Table 1. The price of bitcoin and miner futures

On April 1, 2018, the price of bitcoin was 6,826 dollars. Using the linear regression model, the forecasted miner’s futures price is 1432.77 dollars.

Figure 9 is the scatter plot of bitcoin’s price and price of miner futures, and the bitcoin’s price is expressed by abscissa, and the price of miner futures is expressed by ordinate. The straight line in Fig. 9 is linear regression line. When the bitcoin’s price is 6826 dollars, the price of the miner futures will be 1432.77 dollars.

Fig. 9.
figure 9

The linear regression model between bitcoin’s price and the price of miner futures

5.2 Verification of Results

According to the inquiry from the official website of Bitmain, the latest futures price of the AntMiner S9 is 1509.01 dollars. In Fig. 10, the broken line represents the prediction price of the miner futures, and the diamond square dot represents the actual price of the current miner futures.

Fig. 10.
figure 10

The price trend chart of miner futures

$$ {\text{the}}\;{\text{error}}\;{\text{rate}} = \frac{{\left| {{\text{predicted}}\;{\text{value}} - {\text{actual}}\;{\text{value }}} \right|}}{{{\text{actual }}\;{\text{value}}}} \times 100\% $$
(4.11)

In April 1st, the prediction price of AntMiner S9 is 1432.77 dollars, and the actual price is 1509.01 dollars. In the form of (4.11), the error rate is 5.07%.

The error rate is small, which indicates that our distributed lag model is scientific and reasonable. We can predict the price of future miners based on the early price of cryptocurrency.

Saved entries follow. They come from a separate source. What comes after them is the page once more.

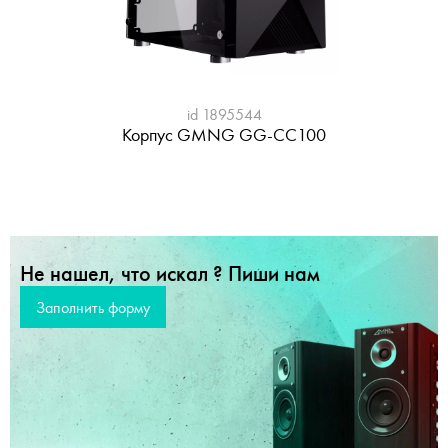
id 1895544
Корпус GMNG GG-CC100
Не нашел,
что искал ?
Пиши нам
Заполнить форму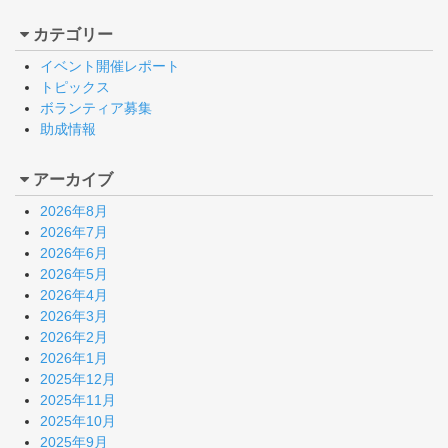
カテゴリー
イベント開催レポート
トピックス
ボランティア募集
助成情報
アーカイブ
2026年8月
2026年7月
2026年6月
2026年5月
2026年4月
2026年3月
2026年2月
2026年1月
2025年12月
2025年11月
2025年10月
2025年9月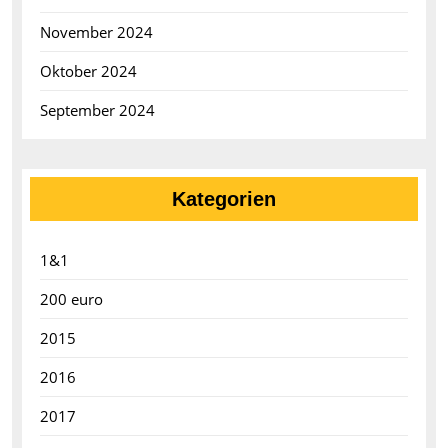
November 2024
Oktober 2024
September 2024
Kategorien
1&1
200 euro
2015
2016
2017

From the perspective of economics, the cryptocurrency miner can be used to mine and bring huge gains, which is the value of the cryptocurrency miner. In the cryptocurrency miner market, value determines prices, prices are affected by supply and demand, and they fluctuate around value. When supply is constant and demand increases, prices will rise; when demand does not change and supply increases, prices will fall.

For miner’s suppliers, the goal of pricing strategy is to obtain profits and to raise the market share. Profit is the most important reference of funds for suppliers. When suppliers have a dominant position in the product market place, they will object to maximize net gains. This pricing strategy is based on a comprehensive consideration of various factors within a certain period of time. Based on the maximum difference that equals the total revenue minus the total cost, the price of a unified product is determined to obtain the maximum profit. The maximum profit is the maximum total profit that the supplier may be prepared to realize in a certain period of time, not the highest price of the unit product. The maximum price may not be able to obtain the maximum profit.

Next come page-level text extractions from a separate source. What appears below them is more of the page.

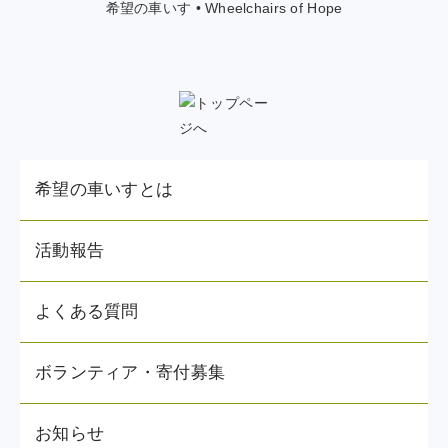
希望の車いす • Wheelchairs of Hope
希望の車いすとは
活動報告
よくある質問
ボランティア・寄付募集
お知らせ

For a given miner, its profit and rate of return are determined by the price of the cryptocurrency. In essence, the price of miners is based on the price of the previous cryptocurrency, and the lag period is 14 days. This is the pricing strategy for the miner’s market.

For investors, they are the consumers of the miner’s market. Investors are also buying miners for maximum profit. The profits made by investors are affected by both the price of the cryptocurrency and miner. The higher the price of the cryptocurrency, the shorter the return period of the investment, the higher the profit and the lower risk; the higher the price of the miner, the longer the return period of the investment, the lower the profit and the greater risk. This paper studies the law of cryptocurrency price that determines the price of miners. Based on this strategy, investors can more accurately determine the future price trend of the miner’s market, so as to effectively avoid investment risks, and make the investment’s profits tend to maximize.

5.3 Conclusion

The current cryptocurrency price determines the future price of miners, and the lag period is 14 days, which is a common pricing strategy for the cryptocurrency miner’s market.